The American College of Obstetricians and Gynecologists (ACOG) has recommended that all pregnant women should be offered first trimester screening. First trimester screening uses information from a blood test (performed between 9 and 13 weeks of pregnancy) and a specialized ultrasound (performed at 11 and 13 weeks of pregnancy) to find pregnancies that have an increased risk for Down syndrome as well as two more rare chromosome conditions called Trisomy 18 and Trisomy 13.
The specialized ultrasound is typically external (over the abdomen) and takes approximately 30 minutes. During the ultrasound, the sonographer (ultrasound technologist) will measure the amount of fluid that is on the back of a baby’s neck (the nuchal translucency). Pregnancies affected with chromosome conditions including Down syndrome, often have an increased nuchal translucency thickness.
The blood sample (done by a finger stick) is sent to a lab called NTD labs to measure the amounts of two chemicals in a pregnant woman’s blood called free beta-hCG and PAPP-A. When a pregnancy is affected with Down syndrome or Trisomy 18/Trisomy 13, these chemicals tend to follow certain patterns.
The levels from the blood test and the measurement of the nuchal translucency are combined with the women’s age to estimate the risks for Down syndrome and Trisomy 18 and Trisomy 13 in the pregnancy. It is estimated that 85-90% of pregnancies affected with Down syndrome and 90% of pregnancies affected with trisomy 18 and 13 will be detected with first trimester screening.
There are two options in regards to first trimester screening, traditional first trimester screening and instant risk assessment.
With a traditional first trimester screening test, the patient has her ultrasound and finger stick done at our office. The blood sample and ultrasound measurements are then sent to NTD labs to be analyzed. The results of a traditional first trimester screening tests are typically available in 5-7 days.
- Instant Risk Assessment
This is a way to provide first trimester screening results on the same day as the patient’s ultrasound. The patient has her blood work done prior to her ultrasound appointment. At her ultrasound visit, her blood results are combined with the ultrasound measurements to obtain the results of the first trimester screen and the patient receives her results that same day. To do an instant risk assessment, you will need to get a kit from your obstetrician’s office.

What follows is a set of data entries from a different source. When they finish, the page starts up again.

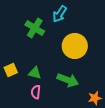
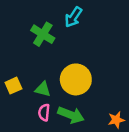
yellow circle: (75, 46) -> (76, 79), moved
green arrow: (68, 80) -> (71, 115), moved

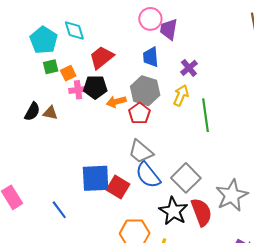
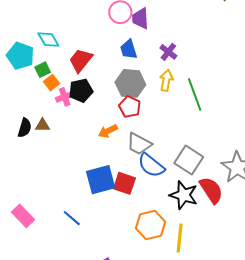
green square: (51, 67) -> (43, 70), moved
orange arrow: (116, 102) -> (108, 131), moved

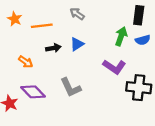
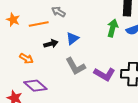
gray arrow: (77, 14) -> (58, 12), moved
purple L-shape: (114, 67) -> (104, 74), moved
gray L-shape: (71, 87) -> (75, 66), moved

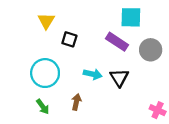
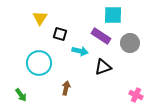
cyan arrow: (93, 74) -> (80, 51), moved
black triangle: (119, 78) -> (103, 67), turned 42
green arrow: (43, 107) -> (21, 95), moved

As with all screening tests, the first trimester screening test can have both false positive and false negative results. A negative test provides reassurance that the risk for these conditions is low, but it can not entirely exclude the possibility that the pregnancy is affected with one of these conditions. A positive first trimester screen result does not mean that the baby is affected, but rather indicates that the risk for one of these conditions is increased and that further testing should be considered.